The startup was cofounded over a year ago by Eliott Sarrey and Ambroise Müller, both former researchers at ETH Zurich, and CEO Nicolas Muller, who has previously worked as a data scientist at a number of deeptech startups.
The seed round, which largely comprised equity funding, was led by European VCs Earlybird and Visionaries Tomorrow as well as US investor Protagonist. It included participation from US investor GenerativeIQ and French VC C4 Ventures.
A number of high-profile angel investors also joined the round including former Apple vice president of software engineering Bertrand Serlet, Arm general manager Christophe Frey, Datadog cofounder Olivier Pomel and Hugging Face cofounder Thomas Wolf.
Light-based chips
One of the key challenges faced by AI is how energy-intensive the technology is, requiring large-scale data centres containing tens of thousands of graphics processing units (GPUs).
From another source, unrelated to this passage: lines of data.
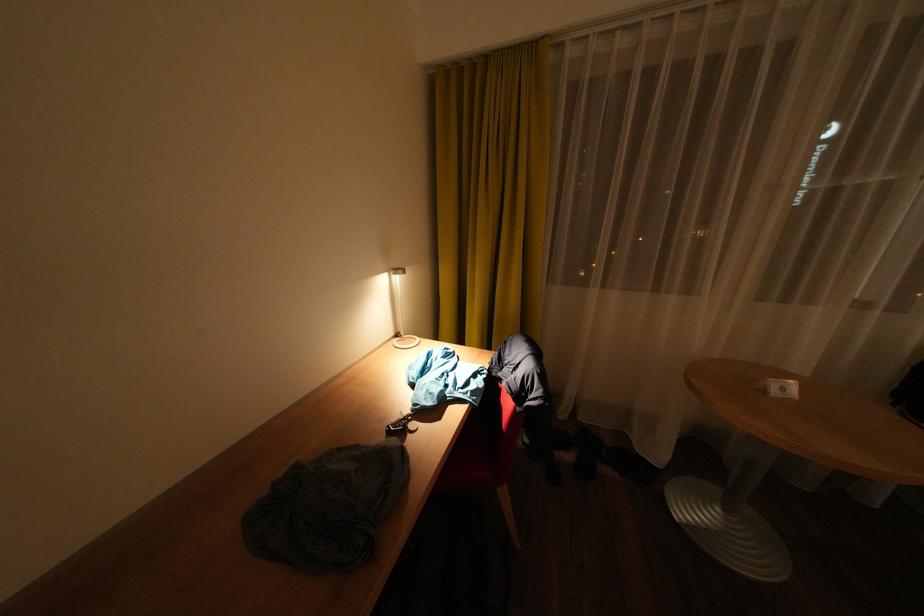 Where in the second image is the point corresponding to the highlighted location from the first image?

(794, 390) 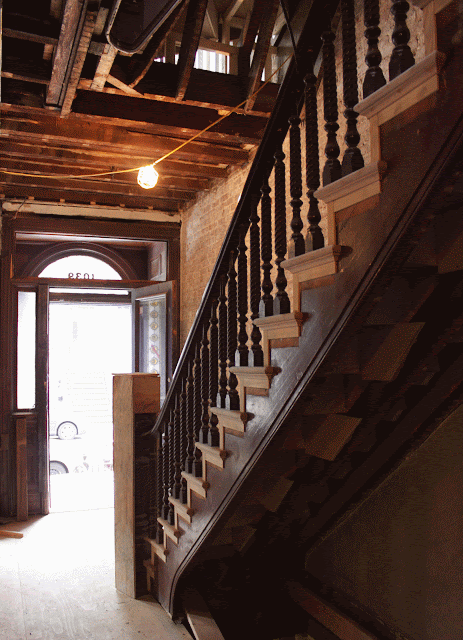 Find the location of `under the stairs`. under the stairs is located at coordinates (413, 312). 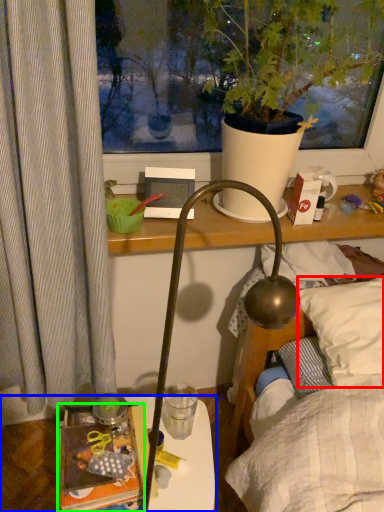 Question: Which is farther away from pillow (highlighted by a red box)? table (highlighted by a blue box) or book (highlighted by a green box)?

Choices:
 (A) table
 (B) book

Answer: (A) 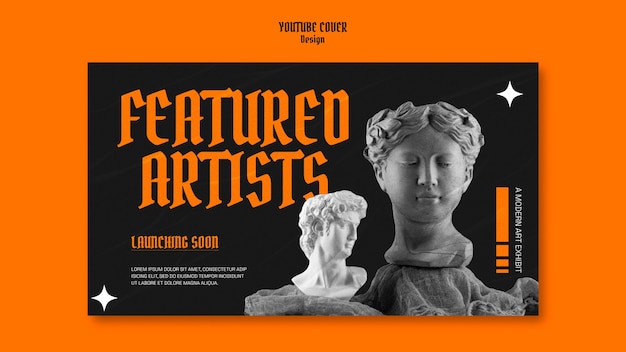 At what (x,y) coordinates should I click in order to perform the action: click on cloth under sculpture. Please return your answer as a coordinate pair (x, y). Looking at the image, I should click on (428, 310), (292, 307). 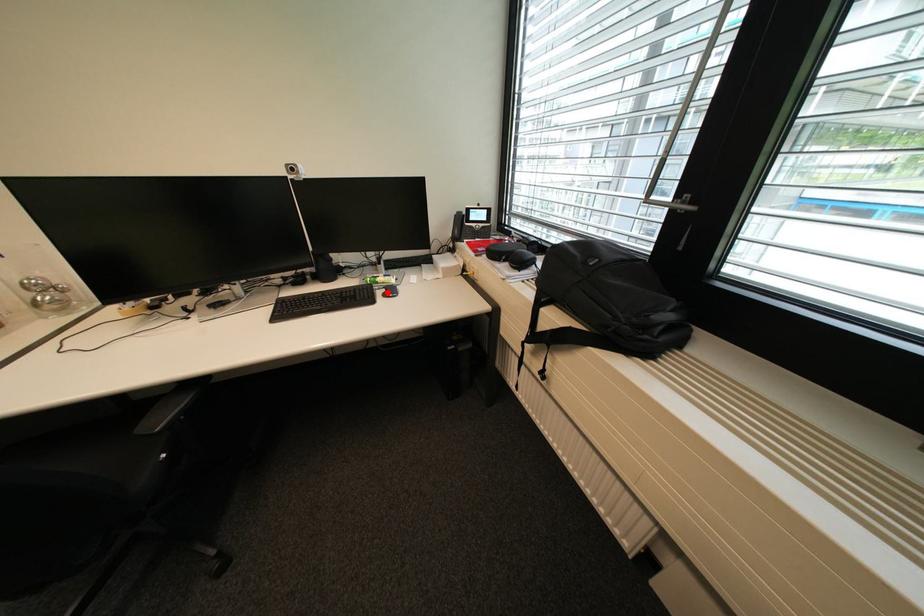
GPUs are a special type of chip specialised for AI models and currently almost entirely produced by US tech giant Nvidia.
“Today we have data centres the size of Manhattan […], and yet we are maxing out in terms of the infrastructure available for AI,” Muller tells Sifted.
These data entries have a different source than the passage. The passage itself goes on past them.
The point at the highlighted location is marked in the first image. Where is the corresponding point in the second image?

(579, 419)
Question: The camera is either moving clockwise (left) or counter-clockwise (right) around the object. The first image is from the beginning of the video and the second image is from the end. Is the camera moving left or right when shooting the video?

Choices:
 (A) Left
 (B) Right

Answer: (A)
“We decided to radically rethink the way chips are made, using light instead of electricity to carry out computations.”
Using particles of light (or photons) to process data in the chips generates less heat than electrons in conventional processors. Muller says Arago’s technology can reduce energy consumption by 10-30x compared to Nvidia chips.
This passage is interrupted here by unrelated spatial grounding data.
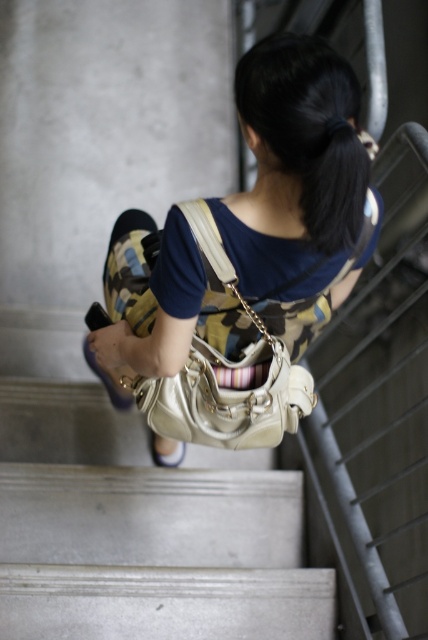 Does matte beige shoulder bag at center have a lesser height compared to white fabric sandal at lower center?

No, matte beige shoulder bag at center is not shorter than white fabric sandal at lower center.

Is point (303, 314) farther from viewer compared to point (171, 467)?

No, it is in front of (171, 467).

Is point (148, 404) behind point (157, 458)?

No, it is not.

You are a GUI agent. You are given a task and a screenshot of the screen. Output one action in this format:
    pyautogui.click(x=<x>, y=<y>)
    Task: Click on the matte beige shoulder bag at center
    The height and width of the screenshot is (640, 428).
    Given the screenshot: What is the action you would take?
    pyautogui.click(x=222, y=305)

Is point (323, 140) positioned behind point (222, 330)?

No, it is not.

Does matte beige purse at center lie behind matte beige shoulder bag at center?

No, it is not.

Between point (312, 129) and point (139, 260), which one is positioned in front?

Point (312, 129)

You are a GUI agent. You are given a task and a screenshot of the screen. Output one action in this format:
    pyautogui.click(x=<x>, y=<y>)
    Task: Click on the matte beige purse at center
    The height and width of the screenshot is (640, 428).
    Given the screenshot: What is the action you would take?
    pyautogui.click(x=299, y=188)

Does matte beige purse at center have a lesser width compared to white fabric sandal at lower center?

In fact, matte beige purse at center might be wider than white fabric sandal at lower center.

Who is positioned more to the right, matte beige purse at center or white fabric sandal at lower center?

From the viewer's perspective, matte beige purse at center appears more on the right side.

Is point (148, 243) farther from viewer compared to point (181, 452)?

No, (148, 243) is closer to viewer.

Where is `matte beige purse at center`? matte beige purse at center is located at coordinates (299, 188). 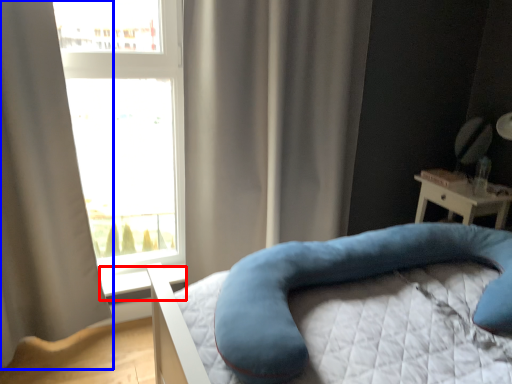 Question: Which object appears farthest to the camera in this image, window sill (highlighted by a red box) or curtain (highlighted by a blue box)?

Choices:
 (A) window sill
 (B) curtain

Answer: (A) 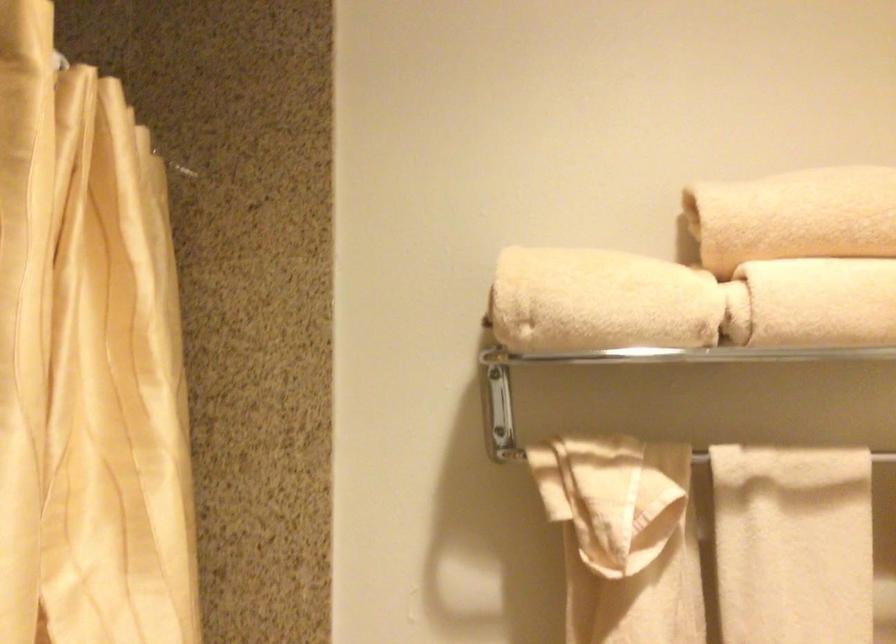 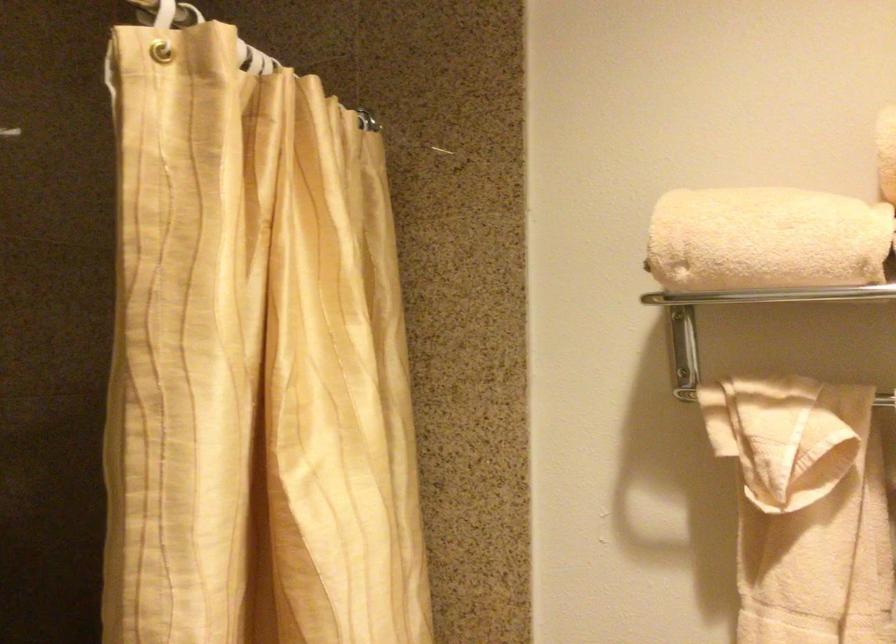 In the second image, find the point that corresponds to point 142,144 in the first image.

(366, 120)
The company, which has presence in France, the US, the UK and Israel, has already developed its first product. Muller says Arago is “fabless”, meaning it designs the chips and outsources manufacturing to specialised partners.
“Our value chain is based entirely in Europe and the US,” says Muller, without specifying which partners the startup is working with.
The technology has been tested with business and industry partners, and Muller says the chip is compatible with existing AI software, compute infrastructure and manufacturing processes.
A growing market
Improving the efficiency of AI chips is a fast-growing market, whether to reduce the cost of running AI models or to mitigate the reliance of enterprises and governments on Nvidia products.
Last year German startup Black Semiconductor, which makes graphene-based microchips with a photonic layer on top, secured nearly €255m in Series A funding. Belgian-French startup Vertical Compute, which focuses on the memory bottleneck of AI chips, recently raised a €20m seed.
With the funding, Muller says Arago will start commercialising its product, with first sales expected in the coming months.
“What’s missing is not demand for what we are developing. If we had 10k Arago processors to sell today, we’d sell them,” says Muller. “What’s missing is mass manufacturing.”
The startup, which already has 20 employees, also plans to grow its team across the US, France and Israel.